Use more efficient appliances

Many homes and businesses have kept the same appliances for at least a decade, being unwilling to switch to a different one unless they have no other choice. However, the developments that have been made in the last ten years have made most of these older models and designs not only obsolete, but counterproductive.

Toilets are the biggest example of this, with many older models having a single flush function. Modern toilet models have at least two, one of which is low-powered. Refusing to switch means that the stronger flush is being used every time, which can end up using far more water than necessary. The same can be said for sink taps, which are often far more powerful than they need to be without any limiters installed.

Grey water systems

Recycling water essentially allows you to multiply wastewater and re-use it elsewhere, and a grey water system can manage this itself without manual intervention being needed.

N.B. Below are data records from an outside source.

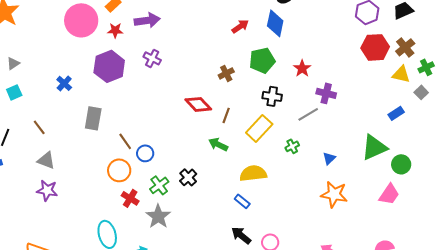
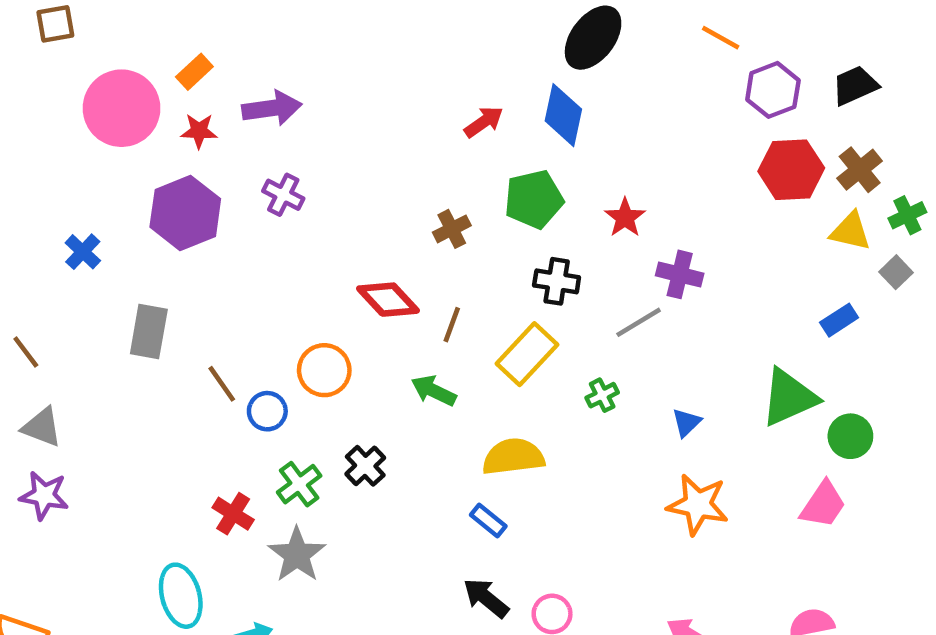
orange circle: (119, 170) -> (324, 370), moved

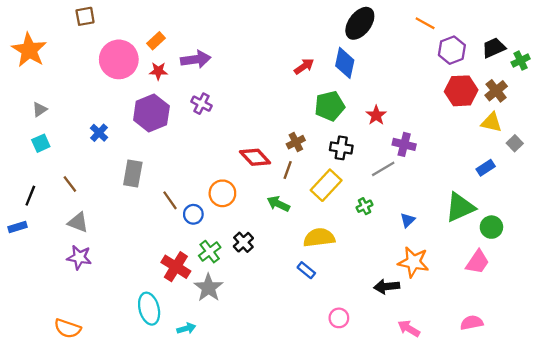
green cross: (907, 215) -> (521, 61), moved
brown cross: (452, 229) -> (296, 142), moved
red cross: (233, 514) -> (176, 267), size x1.4
black arrow: (486, 598) -> (387, 286), moved, turned -45

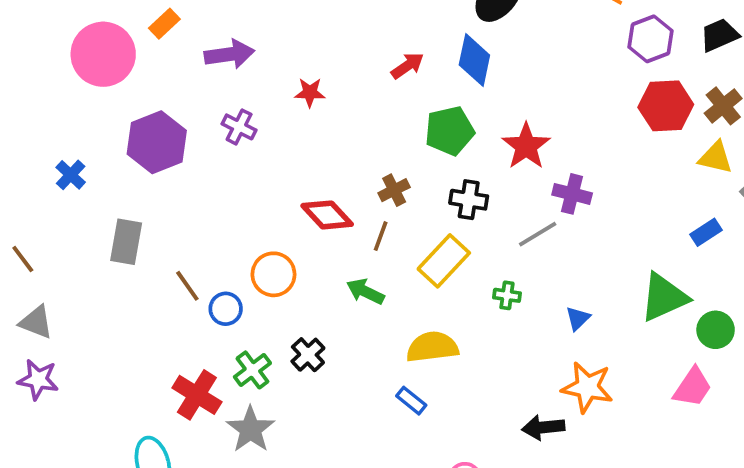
red star: (158, 71) -> (310, 93), moved
red star: (376, 115) -> (526, 146), size x1.4
green cross: (365, 206) -> (507, 295), turned 35

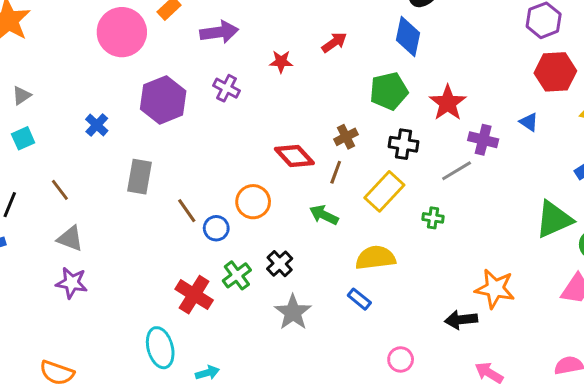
red arrow: (407, 66) -> (334, 42), moved
blue triangle: (578, 318) -> (529, 122), moved, turned -42
gray star: (251, 429) -> (293, 312), moved

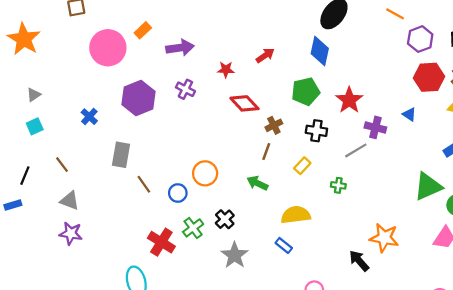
red diamond: (294, 156) -> (244, 103), moved
yellow rectangle: (384, 191) -> (302, 166), size x0.6
brown line: (187, 211) -> (144, 184), moved
black arrow: (461, 320) -> (359, 261), turned 55

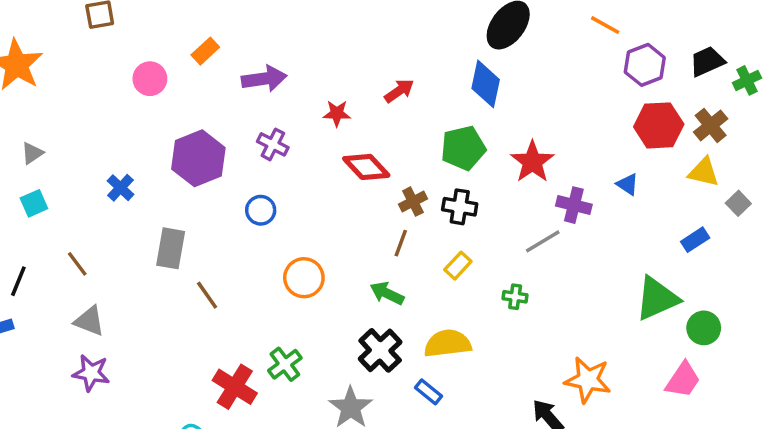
pink circle: (108, 48) -> (150, 79), size x0.6
black cross: (316, 131) -> (460, 207), moved
blue circle: (178, 193) -> (261, 210), moved
black cross: (225, 219) -> (380, 350), moved, size x1.4

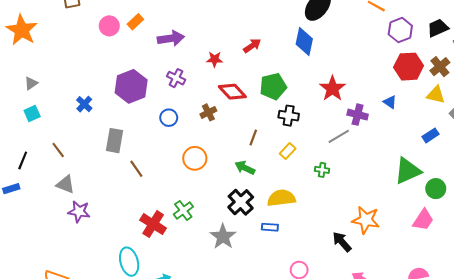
pink circle: (150, 79) -> (109, 26), moved
green pentagon: (463, 148) -> (273, 86), moved
brown cross: (413, 202) -> (208, 112), moved
purple star: (91, 373) -> (79, 212), moved
blue rectangle: (429, 392) -> (270, 227), turned -35

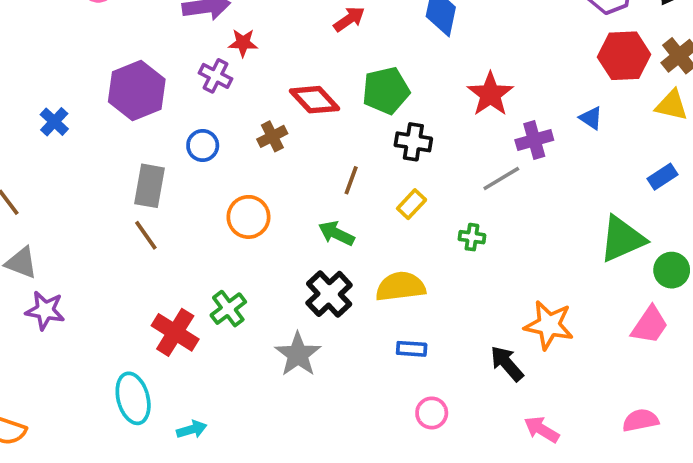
red star: (215, 59) -> (243, 43), moved
purple cross: (358, 115) -> (534, 140), turned -30
gray rectangle: (114, 141) -> (150, 186), moved
blue rectangle: (270, 227) -> (412, 349), moved

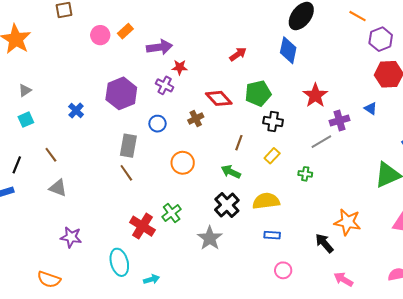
purple star: (45, 310) -> (71, 237), moved

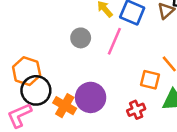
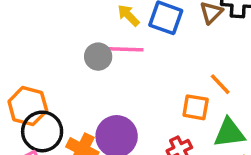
pink line: (114, 41) -> (124, 49), moved, turned 72

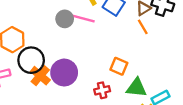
orange line: (220, 84) -> (143, 27), moved
black circle: (42, 131) -> (31, 60), moved

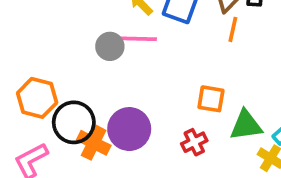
orange line: (143, 27) -> (233, 29), turned 56

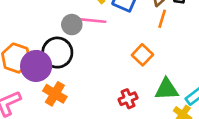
orange square: (211, 99) -> (142, 55), moved, turned 30
black circle: (74, 122) -> (57, 53), moved
purple circle: (129, 129) -> (36, 66), moved

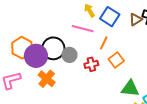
orange line: (162, 19) -> (104, 43), moved
gray circle: (72, 25) -> (69, 55), moved
red cross: (128, 99) -> (91, 64), moved

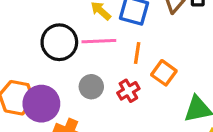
black circle: (53, 48) -> (59, 42), moved

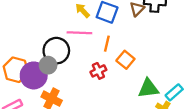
black circle: (59, 42) -> (56, 51), moved
gray circle: (91, 87) -> (48, 65), moved

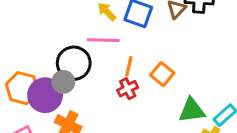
orange line: (107, 44) -> (129, 66), moved

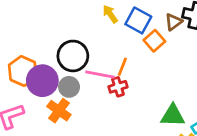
pink line: (103, 40) -> (100, 74), moved
orange square: (162, 74) -> (154, 41), moved
gray circle: (63, 82) -> (69, 87), moved

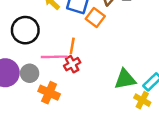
black circle: (73, 56) -> (25, 30), moved
orange cross: (59, 111) -> (49, 93), moved

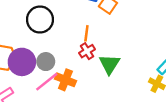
pink line: (54, 57) -> (47, 82), moved, turned -35
green triangle: (125, 79) -> (109, 64), moved, turned -45

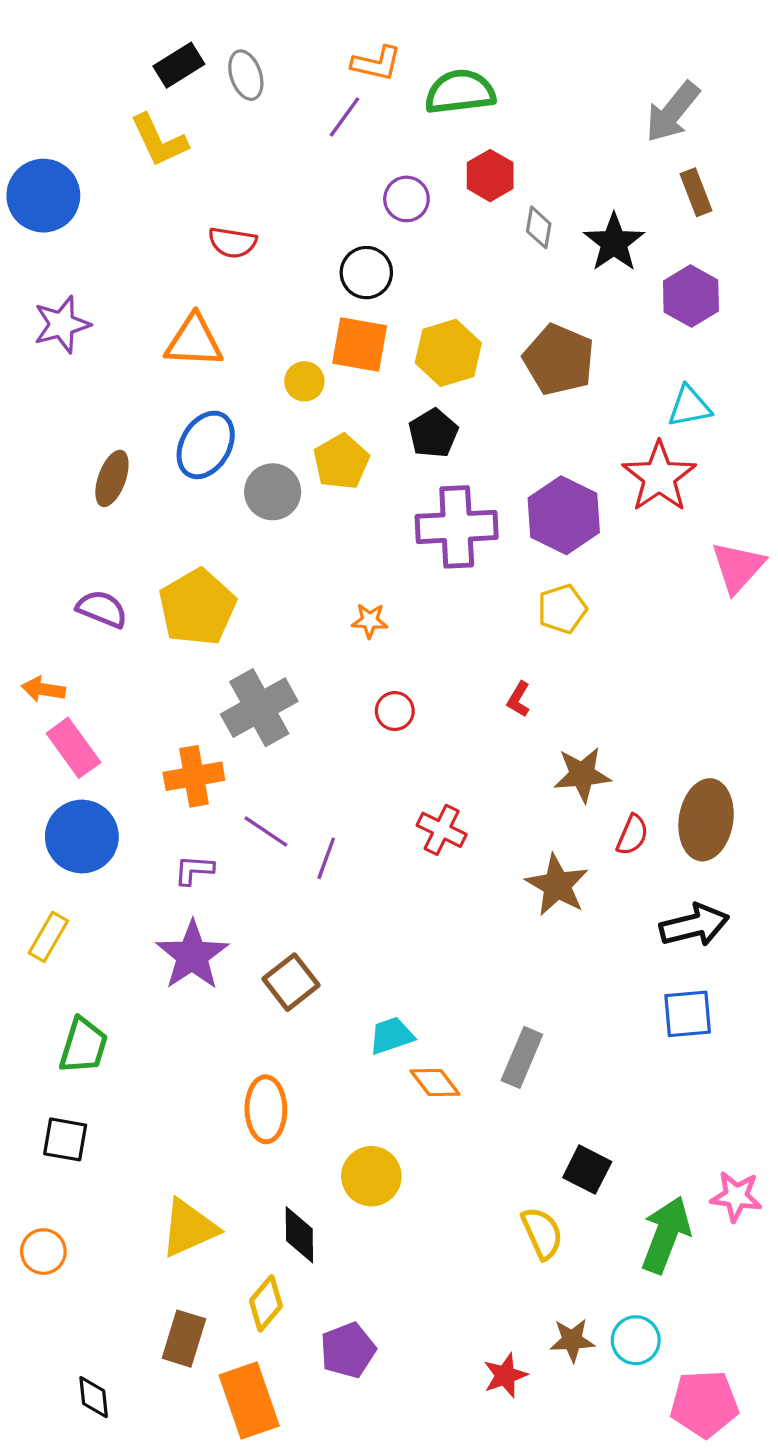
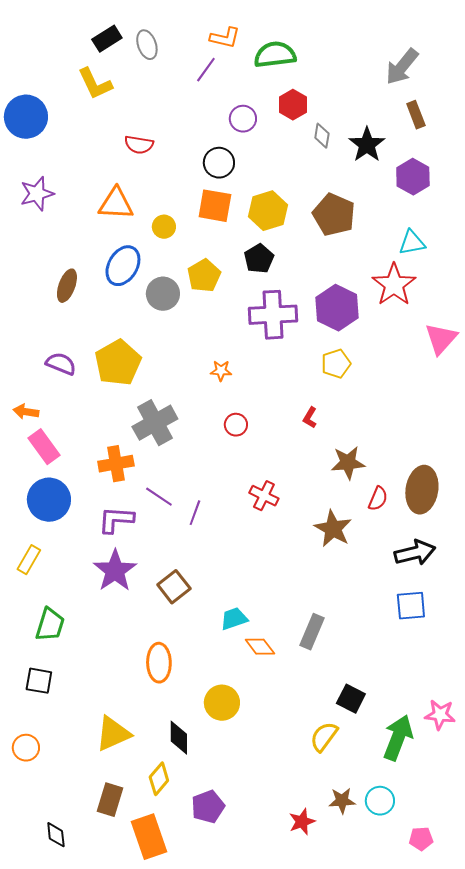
yellow circle: (304, 381) -> (164, 227), moved
purple L-shape: (194, 870) -> (116, 520), size x1.5
yellow semicircle: (542, 1233) -> (324, 737), turned -120
pink pentagon: (704, 1404) -> (421, 839), size x0.6

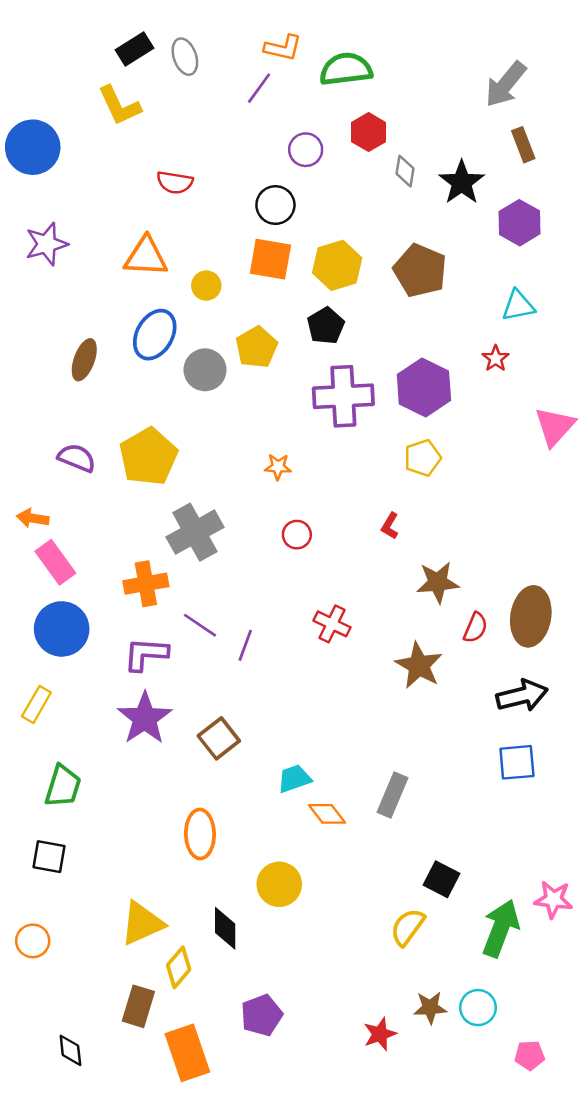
red star: (394, 285) -> (496, 359), size x0.5
yellow diamond: (159, 779) -> (179, 967), moved

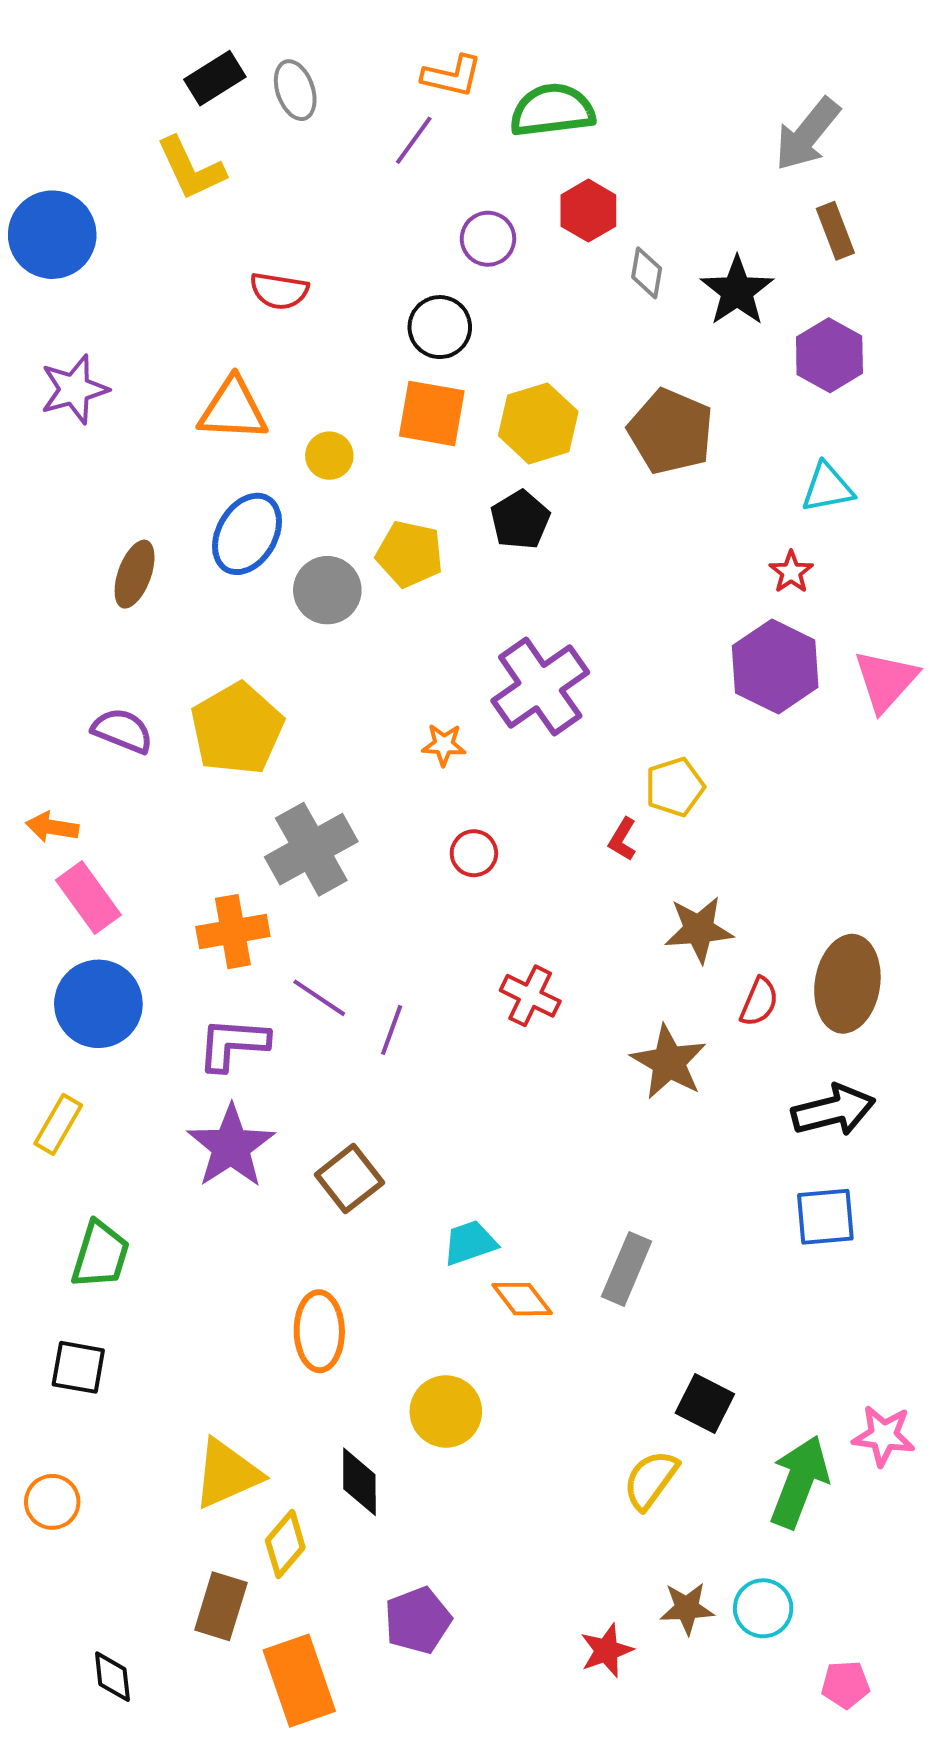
yellow pentagon: (257, 347) -> (410, 554), turned -30
purple hexagon: (424, 387) -> (775, 666), moved
purple cross: (343, 396) -> (540, 687), moved, turned -32
yellow pentagon: (423, 458) -> (675, 787), moved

Using a separate tank, the system takes some of the wastewater that would normally be discarded, cleans it, and re-adds it to other areas of the building’s water supply.

This is much more effective in a business that uses a lot of water on a daily basis – if an office building ‘s kitchens are always being used to clean dishes, for example, the water could be re-used over and over again to continue cleaning dishes, severely cutting down the amount of new water that needs to be used.

Grey water harvesting can be useful in rural areas, too – many farms already use a similar system to water crops using whatever they’ve recycled, and some eco-centric resorts are adopting the idea as part of their self-sufficient designs.

Cut back on utilities that need water

There’s quite a few waterless (or near-waterless) alternatives to utilities that we see in everyday life, and these could easily be adopted by businesses to drastically cut back on water rates. Waterless urinals can save up to 235m3 of water per year.

You can also physically remove some of the appliances that aren’t needed anymore. If you’ve noticed that there’s always one or two toilet stalls left unused in a specific office bathroom, then it might be worth removing them to cut down on the amount of water flowing through the pipes – especially if they automatically flush.

This can, as mentioned before, relate to how efficient a utility is – an employee bathroom could have its toilets slowly phased out for more efficient ones, or could have tank bank bags installed to reduce the amount of water that’s flushed, keeping the same amount of appliances whilst dropping the amount of water the room collectively uses per day.